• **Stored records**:
Content starts

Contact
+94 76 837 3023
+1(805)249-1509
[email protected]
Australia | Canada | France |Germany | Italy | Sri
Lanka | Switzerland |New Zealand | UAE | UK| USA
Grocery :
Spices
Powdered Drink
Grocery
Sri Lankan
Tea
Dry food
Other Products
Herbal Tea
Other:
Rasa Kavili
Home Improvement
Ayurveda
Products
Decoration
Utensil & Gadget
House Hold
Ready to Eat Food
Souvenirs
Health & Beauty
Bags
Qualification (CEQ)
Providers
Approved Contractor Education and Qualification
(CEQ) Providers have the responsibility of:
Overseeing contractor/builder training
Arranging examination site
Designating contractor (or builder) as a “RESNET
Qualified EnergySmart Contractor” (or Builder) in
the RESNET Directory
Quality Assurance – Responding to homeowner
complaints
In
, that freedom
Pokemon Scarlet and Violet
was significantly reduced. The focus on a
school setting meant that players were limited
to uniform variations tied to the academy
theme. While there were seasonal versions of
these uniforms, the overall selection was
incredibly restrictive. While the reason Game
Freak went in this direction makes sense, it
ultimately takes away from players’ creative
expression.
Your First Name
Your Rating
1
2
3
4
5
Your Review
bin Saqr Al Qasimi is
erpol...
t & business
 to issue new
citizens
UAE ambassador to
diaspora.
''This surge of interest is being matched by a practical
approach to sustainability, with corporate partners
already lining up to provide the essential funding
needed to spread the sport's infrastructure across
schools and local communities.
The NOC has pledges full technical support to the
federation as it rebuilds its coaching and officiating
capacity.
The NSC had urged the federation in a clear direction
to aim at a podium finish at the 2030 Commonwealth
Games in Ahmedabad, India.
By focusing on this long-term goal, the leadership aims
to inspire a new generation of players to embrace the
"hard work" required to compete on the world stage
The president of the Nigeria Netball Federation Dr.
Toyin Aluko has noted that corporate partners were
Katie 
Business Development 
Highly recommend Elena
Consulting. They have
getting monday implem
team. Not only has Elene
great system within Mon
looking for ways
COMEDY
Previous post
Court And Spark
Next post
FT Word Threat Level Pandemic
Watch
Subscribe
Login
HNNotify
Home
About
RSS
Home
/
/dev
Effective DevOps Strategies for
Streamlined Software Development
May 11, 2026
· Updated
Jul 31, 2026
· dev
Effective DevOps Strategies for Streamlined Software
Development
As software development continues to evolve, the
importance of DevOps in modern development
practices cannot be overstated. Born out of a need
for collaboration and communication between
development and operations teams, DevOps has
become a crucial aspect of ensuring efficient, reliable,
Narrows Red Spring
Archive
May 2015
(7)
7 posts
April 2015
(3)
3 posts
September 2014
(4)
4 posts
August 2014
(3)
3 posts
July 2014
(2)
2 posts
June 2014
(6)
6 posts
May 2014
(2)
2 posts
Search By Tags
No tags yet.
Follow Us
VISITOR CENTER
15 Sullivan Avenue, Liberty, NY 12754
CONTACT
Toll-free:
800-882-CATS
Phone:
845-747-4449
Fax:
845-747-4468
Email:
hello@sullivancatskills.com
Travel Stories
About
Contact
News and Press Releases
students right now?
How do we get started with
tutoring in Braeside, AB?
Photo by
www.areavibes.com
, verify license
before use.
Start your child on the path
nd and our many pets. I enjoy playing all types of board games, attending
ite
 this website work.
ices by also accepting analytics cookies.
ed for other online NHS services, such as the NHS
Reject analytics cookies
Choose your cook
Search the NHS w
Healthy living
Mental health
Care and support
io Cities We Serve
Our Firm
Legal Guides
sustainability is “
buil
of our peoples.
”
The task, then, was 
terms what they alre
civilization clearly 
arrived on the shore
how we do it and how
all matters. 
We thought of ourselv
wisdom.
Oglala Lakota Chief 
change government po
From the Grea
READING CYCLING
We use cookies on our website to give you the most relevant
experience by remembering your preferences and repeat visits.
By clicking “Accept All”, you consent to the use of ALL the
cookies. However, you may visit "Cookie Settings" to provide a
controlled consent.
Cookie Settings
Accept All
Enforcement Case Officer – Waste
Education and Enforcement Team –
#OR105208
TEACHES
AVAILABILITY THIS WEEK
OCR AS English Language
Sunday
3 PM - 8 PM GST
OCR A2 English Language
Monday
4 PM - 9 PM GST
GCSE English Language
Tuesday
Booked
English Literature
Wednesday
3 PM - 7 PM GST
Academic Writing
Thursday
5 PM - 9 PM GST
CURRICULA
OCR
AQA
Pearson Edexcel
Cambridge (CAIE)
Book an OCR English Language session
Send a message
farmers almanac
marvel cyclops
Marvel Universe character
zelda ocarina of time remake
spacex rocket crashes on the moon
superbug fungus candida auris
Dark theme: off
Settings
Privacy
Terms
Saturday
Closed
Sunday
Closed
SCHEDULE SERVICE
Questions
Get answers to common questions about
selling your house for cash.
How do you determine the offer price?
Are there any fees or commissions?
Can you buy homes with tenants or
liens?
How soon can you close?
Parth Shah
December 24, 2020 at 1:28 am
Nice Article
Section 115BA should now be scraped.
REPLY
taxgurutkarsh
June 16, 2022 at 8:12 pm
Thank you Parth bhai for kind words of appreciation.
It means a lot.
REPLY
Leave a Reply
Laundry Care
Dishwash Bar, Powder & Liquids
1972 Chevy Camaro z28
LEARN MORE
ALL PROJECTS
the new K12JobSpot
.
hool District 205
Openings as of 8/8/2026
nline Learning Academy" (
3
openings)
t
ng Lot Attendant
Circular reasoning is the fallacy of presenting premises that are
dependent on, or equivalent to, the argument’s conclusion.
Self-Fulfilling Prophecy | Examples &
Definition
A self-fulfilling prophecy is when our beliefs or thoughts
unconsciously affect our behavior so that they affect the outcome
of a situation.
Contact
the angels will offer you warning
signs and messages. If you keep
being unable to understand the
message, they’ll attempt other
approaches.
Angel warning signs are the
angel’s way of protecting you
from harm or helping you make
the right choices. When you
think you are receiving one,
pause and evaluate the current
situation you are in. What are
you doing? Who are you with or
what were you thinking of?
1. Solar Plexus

Content ends

• **What you are asked to do**: The answer should consist of all lines from the records above that hold the word "theme".

• **Task response**:
theme. While there were seasonal versions of
Dark theme: off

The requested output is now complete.